Vervolging, rehabilitatie en Afrikaans avontuur

Na de oorlog werden veel Duitse acteurs en actrices ondervraagd door de geallieerden. Sommigen kregen toestemming weer aan het werk te gaan terwijl anderen, onder wie Leni Riefenstahl, op de zwarte lijst belandden. Het rapport dat het 'Seventh Army Interrogation Center' opstelde, is voor een belangrijk deel door G.B. Infield afgedrukt. In het rapport wordt Leni Riefenstahl beschreven als een gebroken vrouw, compleet gedesoriënteerd door de ineenstorting van het Derde Rijk. 'It's difficult to recognize the leading actress of the films Das Blaue Licht, Die Weisse Hölle vom Piz Palü, Stürme über dem Montblanc, and SOS-Eisberg in this aging, seriously ailing woman. Arrest, interrogation, and internment have strongly affected her mental state, and gives the impression of a broken human being' (79).

Leugens en ontkenning

Ze zei tijdens dit onderzoek dingen die eenvoudigweg niet waar zijn. Zo beweerde ze bijvoorbeeld dat ze buiten Hitler en Speer niemand kende onder de nazi's. Maar uit foto's blijkt dat ze bijvoorbeeld Goebbels herhaaldelijk ontmoet heeft, ook privé. En uit brieven blijkt dat ze het ook met Julius Streicher goed kon vinden. Hij staat bekend als een van fanatieke nazi en een van de ergste jodenhaters. Hij hielp haar in een proces tegen de jood Béla Balázs en ze bezochten elkaar privé (80).

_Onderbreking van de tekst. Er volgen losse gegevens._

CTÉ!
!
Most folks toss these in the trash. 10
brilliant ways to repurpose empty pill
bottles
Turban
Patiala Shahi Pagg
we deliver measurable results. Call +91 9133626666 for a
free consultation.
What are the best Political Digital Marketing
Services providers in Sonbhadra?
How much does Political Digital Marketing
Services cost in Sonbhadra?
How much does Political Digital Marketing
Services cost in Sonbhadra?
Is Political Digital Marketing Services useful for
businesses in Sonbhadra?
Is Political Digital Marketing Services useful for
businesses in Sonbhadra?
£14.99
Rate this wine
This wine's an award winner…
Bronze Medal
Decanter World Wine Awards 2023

Riefenstahl met familie en hoog nazibezoek voor haar huis in Dahlem in 1937

In juni 1937 ontving Riefenstahl onder meer Hitler en Goebbels in haar huis in Dahlem. Op de eerste foto staan v.l.n.r.: Ilse Riefenstahl (vrouw van broer Heinz), Capt. Fritz Wiedemann (Hitlers adjudant), Dr. Ebersberg, Bertha Riefenstahl ( moeder), Joseph Goebbels, Heinz Riefenstahl (broer), Leni Riefenstahl, Adolf Hitler.

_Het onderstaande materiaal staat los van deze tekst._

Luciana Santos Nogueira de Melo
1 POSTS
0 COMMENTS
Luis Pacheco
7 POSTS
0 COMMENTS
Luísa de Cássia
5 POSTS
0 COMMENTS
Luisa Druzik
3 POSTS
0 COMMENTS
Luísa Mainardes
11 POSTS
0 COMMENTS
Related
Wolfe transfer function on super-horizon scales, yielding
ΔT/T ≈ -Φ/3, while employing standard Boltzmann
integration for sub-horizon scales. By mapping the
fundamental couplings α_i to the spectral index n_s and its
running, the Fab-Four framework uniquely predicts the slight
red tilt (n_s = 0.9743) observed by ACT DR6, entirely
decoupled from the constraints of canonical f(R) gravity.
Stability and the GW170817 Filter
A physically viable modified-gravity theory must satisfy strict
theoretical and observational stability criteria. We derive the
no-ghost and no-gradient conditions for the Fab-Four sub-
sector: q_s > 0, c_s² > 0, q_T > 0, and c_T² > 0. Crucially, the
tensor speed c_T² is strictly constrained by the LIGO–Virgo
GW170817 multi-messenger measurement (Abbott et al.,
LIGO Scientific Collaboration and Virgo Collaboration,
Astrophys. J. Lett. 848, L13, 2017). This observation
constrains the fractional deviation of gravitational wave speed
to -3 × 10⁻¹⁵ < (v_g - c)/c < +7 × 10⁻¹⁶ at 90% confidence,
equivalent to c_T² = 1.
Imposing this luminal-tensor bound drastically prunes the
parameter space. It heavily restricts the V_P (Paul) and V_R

Hartelijke begroeting van Hitler door Riefenstahl

De Amerikanen vroegen haar ook wat ze wist van de jodenvervolging en de concentratiekampen. Ze zegt dan dat ze daar niets van wist. 'Today, when I hear all these dreadful things which happened to Germany. I could cry. And I cannot crasp how any of the people who shared Hitlers political ideas have the courage to continue living. I would have committed suicide had I felt that I shared the responsibility for these crimes' (81). Riefenstahl voelde geen verantwoordelijkheid voor de politieke gebeurtenissen in Duitsland, omdat ze nou eenmaal slechts een kunstenares was. 'She had never thought about the Fuhrer's policy because she does not have the slightest idea about these things (82). Ze zegt nooit antisemitische ideeën te hebben gehad en veel met joden te hebben samengewerkt. Maar de enige die ze met name noemt, beschrijft ze vervolgens als oneerlijk en verraderlijk (83). Ook Harry Sokal geeft een anekdote waaruit blijkt dat ze niet zo vriendelijk over joden dacht als ze de onderzoekscommissie wilde doen geloven. Sokal zegt: 'Riefenstahl blamed the Jewish critics for trying to wreck her career. She said that they where 'foreigners' who didn't understand her art and when Hitler came to power he would not permit them to do such things' (84). Daarbij vergat ze dat Harry Sokal zelf joods was en dat hij en Béla Balázs een belangrijk aandeel hadden in de totstandkoming van haar films en het daarop volgende succes. Henry Jaworsky, half-joods, getuigt daarentegen dat hij van Leni Riefenstahl nooit een antisemitische opmerking heeft gehoord en dat zij hem ook tijdens de oorlog herhaaldelijk heeft geholpen als hij in moeilijkheden zat in verband met zijn gedeeltelijk joodse achtergrond (85). Na deze eerste ondervragingsronde door de Amerikanen werd Leni Riefenstahl nog vele malen verhoord en uiteindelijk kwam ze in 1949 als 'sympathisant' in het dossier.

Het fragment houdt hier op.